В. В. Станцо — редакция журнала «Хи­мия и жизнь». Сегодня Театр на Таганке прошел одно из самых сложных испыта­ний в своей деятельности. И даже не одно, а два испытания. Первое — труднейшей драматургией А. С. Пушкина. И второе испытание — исконно народной песней, которую несет всем нам фольклорный ансамбль Дмитрия Покровского, созданный семь-восемь лет назад. Я услышал их, когда они появились в своем подвальчике. И тогда уже шел разговор, что этот ан­самбль придет в конце концов на сцену настоящего театра и будет искушением и испытанием для народа, если это будет театр больших мастеров, как наш Театр на Таганке. Это будет большим испытанием и искушением того, что делает Д. Покров­ский и его единомышленники. Та орга­ничность, которую мы все видели и слы­шали сегодня, органичность режиссуры Театра на Таганке и тех источников му­зыки — это все слилось вместе. Это было единое целое. И это здорово! Это делает спектакль цельным, его могучее дей­ствие мы все на себе испытали. Делает спектакль цельным и могучим вдвойне. Многие мои коллеги говорили, что любимовский театр для избранных, для интел­лигентов и эстетов. Но испытание перво­зданной музыкой говорит о том, что «Бо­рис Годунов» на таганской сцене — состо­ялся! И слава богу, что нам это дано уви­деть и услышать! А о мелких придирках здесь и не стоит говорить, они заслоня­ются спектаклем большой цельности и на­родности. Спасибо вам за него!

Б. А. Можаев — писатель. Я видел не­сколько сцен на репетициях, а сегодня впервые вижу спектакль целиком. Когда я смотрел его отдельные сцены, то у меня было намерение говорить по существу каждой из них. Теперь, просмотрев весь спектакль, ощущаешь, что этого делать не нужно, что это не главное. Главное в том, что весь спектакль сделан таким образом, что сцена от сцены зависит, и они в общем потоке создают великолепное зрели­ще, которое захватывает зал. Чувствуешь, что Пушкин написал мелодию от трагедии, все слито. Разделить комедию от трагедии нельзя, как и в жизни. Это комедия о на­стоящей беде народа. Когда писал свою музыку Мусоргский, то он, прежде всего, чувствовал и понимал, что это была ко­медия и трагедия о горе государства Московского. Любимов сделал практически то же, но в иных условиях, на сцене дра­матического театра. Идя за текстом А. С. Пушкина, он просто и точно разре­шил суть этого спектакля — это народное представление, и пьеса сыграна на площа­ди в гуще народа. Естественно, говорит нам постановщик, здесь нет никаких де­кораций. Они и не нужны — это площадь. Зато нужен сам народ. Нужна труппа, нужен тот самый коллектив, который во­едино спаян и делает свое дело, как едино звучащий оркестр. Точно в целом и в от­дельности все продумано и представлено, как должно представляться в народном представлении.
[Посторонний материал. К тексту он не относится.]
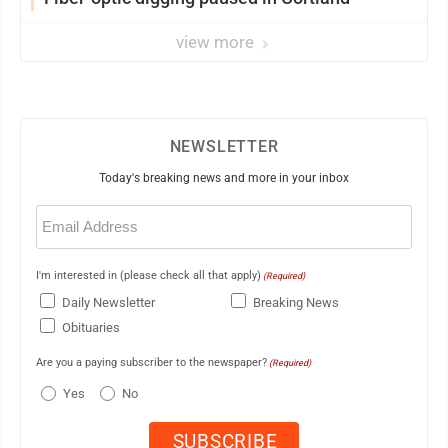
view more
NEWSLETTER
Today's breaking news and more in your inbox
Email
(Required)
I'm interested in (please check all that apply)
(Required)
Daily Newsletter
Breaking News
Obituaries
Are you a paying subscriber to the newspaper?
(Required)
Yes
No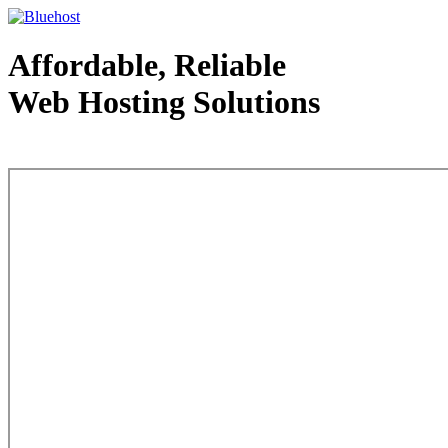
Affordable, Reliable
Web Hosting Solutions
Web Hosting - courtesy of www.bluehost.com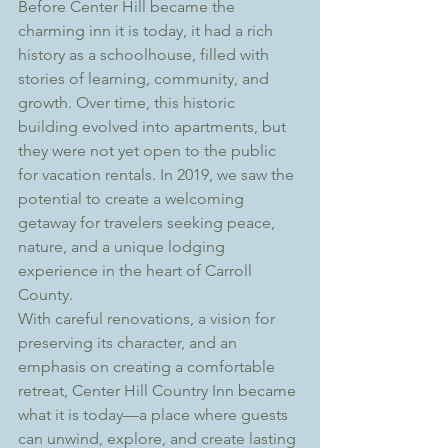
Before Center Hill became the 
charming inn it is today, it had a rich 
history as a schoolhouse, filled with 
stories of learning, community, and 
growth. Over time, this historic 
building evolved into apartments, but 
they were not yet open to the public 
for vacation rentals. In 2019, we saw the 
potential to create a welcoming 
getaway for travelers seeking peace, 
nature, and a unique lodging 
experience in the heart of Carroll 
County. 
With careful renovations, a vision for 
preserving its character, and an 
emphasis on creating a comfortable 
retreat, Center Hill Country Inn became 
what it is today—a place where guests 
can unwind, explore, and create lasting 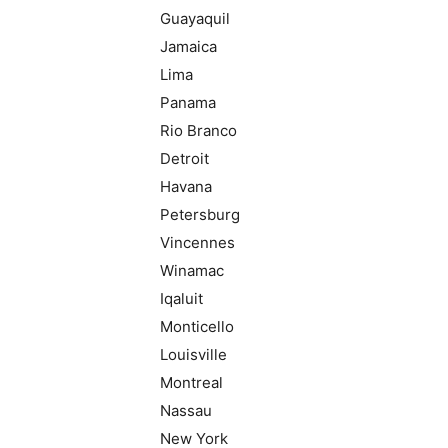
Guayaquil
Jamaica
Lima
Panama
Rio Branco
Detroit
Havana
Petersburg
Vincennes
Winamac
Iqaluit
Monticello
Louisville
Montreal
Nassau
New York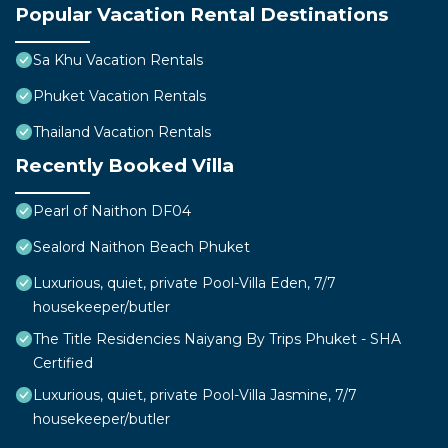
Popular Vacation Rental Destinations
Sa Khu Vacation Rentals
Phuket Vacation Rentals
Thailand Vacation Rentals
Recently Booked Villa
Pearl of Naithon DF04
Sealord Naithon Beach Phuket
Luxurious, quiet, private Pool-Villa Eden, 7/7
housekeeper/butler
The Title Residencies Naiyang By Trips Phuket - SHA
Certified
Luxurious, quiet, private Pool-Villa Jasmine, 7/7
housekeeper/butler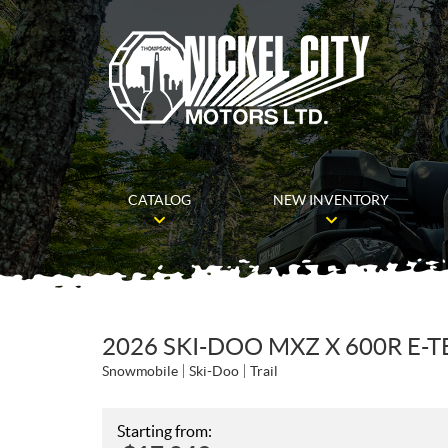
CATALOG
NEW INVENTORY
2026 SKI-DOO MXZ X 600R E-
Snowmobile
Ski-Doo
Trail
Starting from: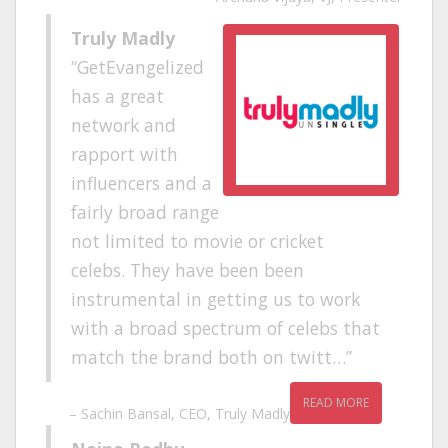
Truly Madly
GetEvangelized
has a great
network and
rapport with
influencers and a
fairly broad range
not limited to movie or cricket
celebs. They have been been
instrumental in getting us to work
with a broad spectrum of celebs that
match the brand both on twitt…
READ MORE
Sachin Bansal
CEO
Truly Madly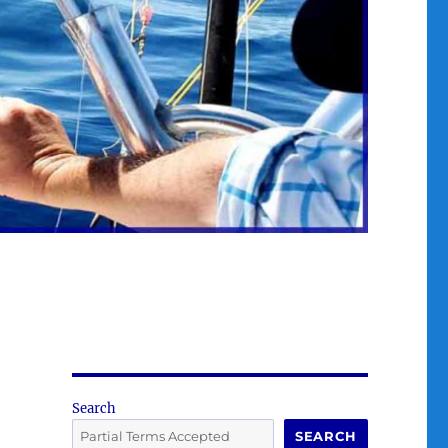
Search
SEARCH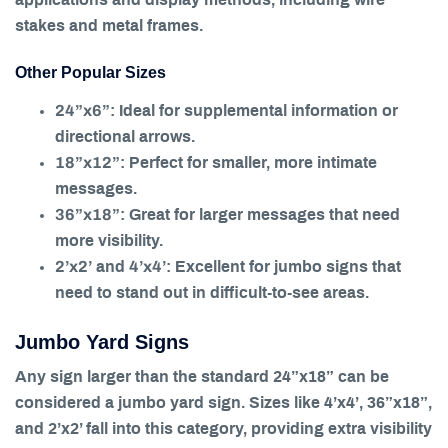
stakes and metal frames.
Other Popular Sizes
24”x6”
: Ideal for supplemental information or
directional arrows.
18”x12”
: Perfect for smaller, more intimate
messages.
36”x18”
: Great for larger messages that need
more visibility.
2’x2’
4’x4’
and
: Excellent for jumbo signs that
need to stand out in difficult-to-see areas.
Jumbo Yard Signs
Any sign larger than the standard 24”x18” can be
considered a jumbo yard sign. Sizes like 4’x4’, 36”x18”,
and 2’x2’ fall into this category, providing extra visibility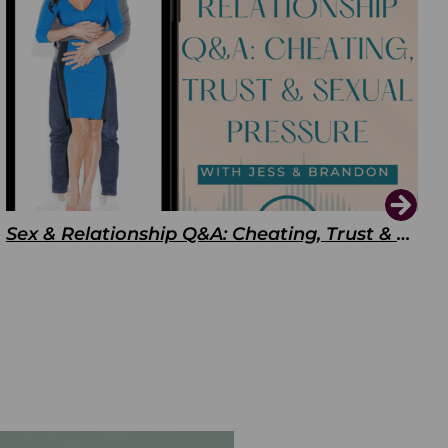
Sex & Relationship Q&A: Cheating, Trust & Sexual Pressure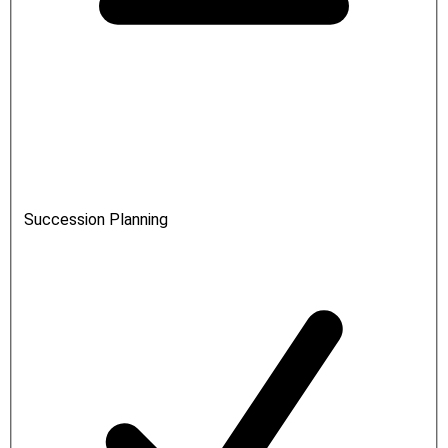
Succession Planning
Мне приходилось в 30-е годы видеть на народных ярмарках такие балаганы — быстро сколоченные, с очень ограничен­ным реквизитом, как различные представ­ления Петрушки. Народные сцены я видели в Китае в 1949 году. Видел, как на гла­зах зрителей выходят артисты с одной палкой, к ним присоединяются другие артисты, находят взаимодействие, и огромное количество народа смотрит это представление, и все всё понимают. Пред­ставление, где всё условно, где палки — это мечи, сабли, лошади, всё ставится на свои места.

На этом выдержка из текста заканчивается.